Ah, it takes a long time for hope to disappear, W. says. Takes time for it to be entirely worn away. Didn't I have hopes of becoming a world-traveller? They were soon dashed. And didn't I have hopes – anti-hopes – of addicting myself to some substance so as to give my life meaning? I failed at that, too, didn't I? Something in me wanted to live. Something that didn't want to disappear into the squats in Old Hulme.

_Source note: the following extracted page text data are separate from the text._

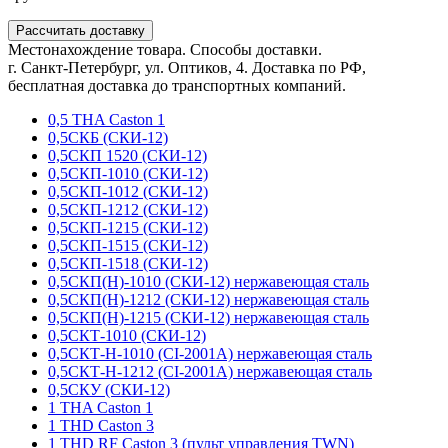
Рассчитать доставку
Местонахождение товара. Способы доставки.
г. Санкт-Петербург, ул. Оптиков, 4. Доставка по РФ,
бесплатная доставка до транспортных компаний.
0,5 THA Caston 1
0,5СКБ (СКИ-12)
0,5СКП 1520 (СКИ-12)
0,5СКП-1010 (СКИ-12)
0,5СКП-1012 (СКИ-12)
0,5СКП-1212 (СКИ-12)
0,5СКП-1215 (СКИ-12)
0,5СКП-1515 (СКИ-12)
0,5СКП-1518 (СКИ-12)
0,5СКП(Н)-1010 (СКИ-12) нержавеющая сталь
0,5СКП(Н)-1212 (СКИ-12) нержавеющая сталь
0,5СКП(Н)-1215 (СКИ-12) нержавеющая сталь
0,5СКТ-1010 (СКИ-12)
0,5СКТ-Н-1010 (CI-2001A) нержавеющая сталь
0,5СКТ-Н-1212 (CI-2001A) нержавеющая сталь
0,5СКУ (СКИ-12)
1 THA Caston 1
1 THD Caston 3
1 THD RF Caston 3 (пульт управления TWN)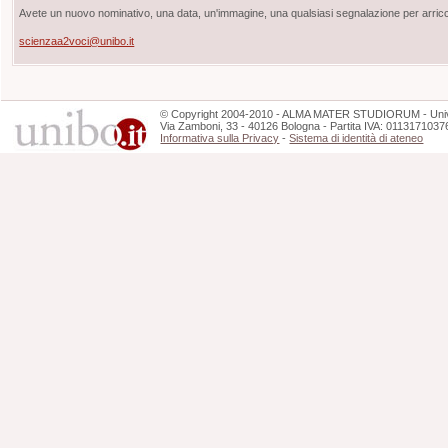
Avete un nuovo nominativo, una data, un'immagine, una qualsiasi segnalazione per arricch
scienzaa2voci@unibo.it
©
Copyright
2004-2010 - ALMA MATER STUDIORUM - Unive
Via Zamboni, 33 - 40126 Bologna - Partita IVA: 0113171037
Informativa sulla Privacy
-
Sistema di identità di ateneo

'You were a survivor, despite yourself'. It was like Eye of the Tiger, W. says. It was like Rocky IV, when he runs up those steps in the sun. – 'You wanted to live!' I wanted to live. So what then? What as I ran up the steps towards the sun? It was Kierkegaard who saved me, W. has no question about that. He finds it moving, even. An ape-man reading Kierkegaard, in the Hong and Hong edition, in his room in his squat on the top floor of an Old Hulme low-rise. A young ape …
But if Kierkegaard saved me, it also prevented me from pursuing my despair to the end. If it gave me hope, it was by destroying that pathos of despair which depends upon the absence of hope. For I wasn't able to despair over the earthly, as Kierkegaard commends, W. says. And wasn't it only by means of such a despair – over despairing over the earthly as a whole, and accepting the fact that there was no happiness to find in the earthly – that Kierkegaard said I might embrace the eternal?